## Task directions
Your copy should match the records below exactly, except for the pictures.

## Available data
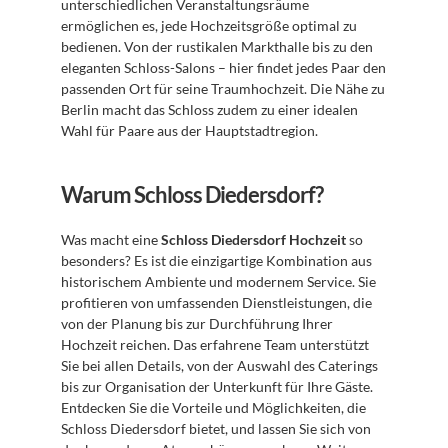
unterschiedlichen Veranstaltungsräume 
ermöglichen es, jede Hochzeitsgröße optimal zu 
bedienen. Von der rustikalen Markthalle bis zu den 
eleganten Schloss-Salons – hier findet jedes Paar den 
passenden Ort für seine Traumhochzeit. Die Nähe zu 
Berlin macht das Schloss zudem zu einer idealen 
Wahl für Paare aus der Hauptstadtregion.
Warum Schloss Diedersdorf?
Was macht eine 
Schloss Diedersdorf Hochzeit
 so 
besonders? Es ist die einzigartige Kombination aus 
historischem Ambiente und modernem Service. Sie 
profitieren von umfassenden Dienstleistungen, die 
von der Planung bis zur Durchführung Ihrer 
Hochzeit reichen. Das erfahrene Team unterstützt 
Sie bei allen Details, von der Auswahl des Caterings 
bis zur Organisation der Unterkunft für Ihre Gäste. 
Entdecken Sie die Vorteile und Möglichkeiten, die 
Schloss Diedersdorf bietet, und lassen Sie sich von 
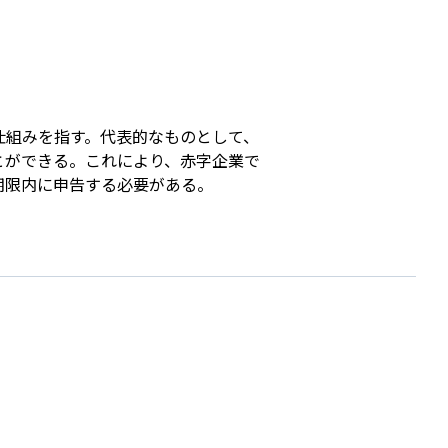
s
仕組みを指す。代表的なものとして、
とができる。これにより、赤字企業で
期限内に申告する必要がある。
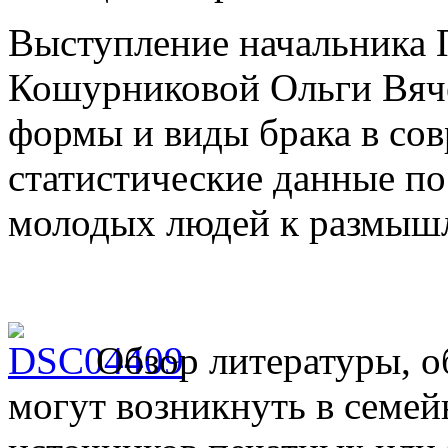
Выступление начальника
Кошурниковой Ольги Вяче
формы и виды брака в со
статистические данные п
молодых людей к размыш
Обзор литературы, о
могут возникнуть в семе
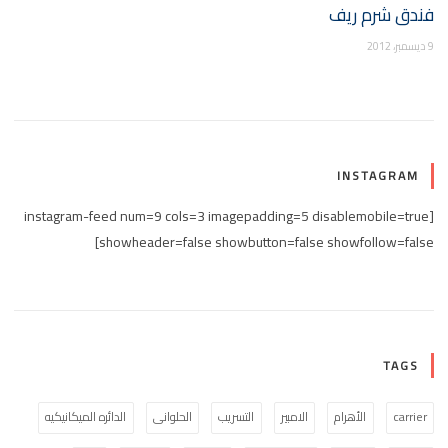
فندق شرم ريف
9 ديسمبر، 2012
INSTAGRAM
[instagram-feed num=9 cols=3 imagepadding=5 disablemobile=true
showheader=false showbutton=false showfollow=false]
TAGS
carrier
الأهرام
الامبير
التسريب
الحلوانى
الدائره الميكانيكيه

## Solution to this task
unterschiedlichen Veranstaltungsräume 
ermöglichen es, jede Hochzeitsgröße optimal zu 
bedienen. Von der rustikalen Markthalle bis zu den 
eleganten Schloss-Salons – hier findet jedes Paar den 
passenden Ort für seine Traumhochzeit. Die Nähe zu 
Berlin macht das Schloss zudem zu einer idealen 
Wahl für Paare aus der Hauptstadtregion.
Warum Schloss Diedersdorf?
Was macht eine 
Schloss Diedersdorf Hochzeit
 so 
besonders? Es ist die einzigartige Kombination aus 
historischem Ambiente und modernem Service. Sie 
profitieren von umfassenden Dienstleistungen, die 
von der Planung bis zur Durchführung Ihrer 
Hochzeit reichen. Das erfahrene Team unterstützt 
Sie bei allen Details, von der Auswahl des Caterings 
bis zur Organisation der Unterkunft für Ihre Gäste. 
Entdecken Sie die Vorteile und Möglichkeiten, die 
Schloss Diedersdorf bietet, und lassen Sie sich von 
s
仕組みを指す。代表的なものとして、
とができる。これにより、赤字企業で
期限内に申告する必要がある。
Выступление начальника
Кошурниковой Ольги Вяче
формы и виды брака в со
статистические данные п
молодых людей к размыш
Обзор литературы, о
могут возникнуть в семе
فندق شرم ريف
9 ديسمبر، 2012
INSTAGRAM
[instagram-feed num=9 cols=3 imagepadding=5 disablemobile=true
showheader=false showbutton=false showfollow=false]
TAGS
carrier
الأهرام
الامبير
التسريب
الحلوانى
الدائره الميكانيكيه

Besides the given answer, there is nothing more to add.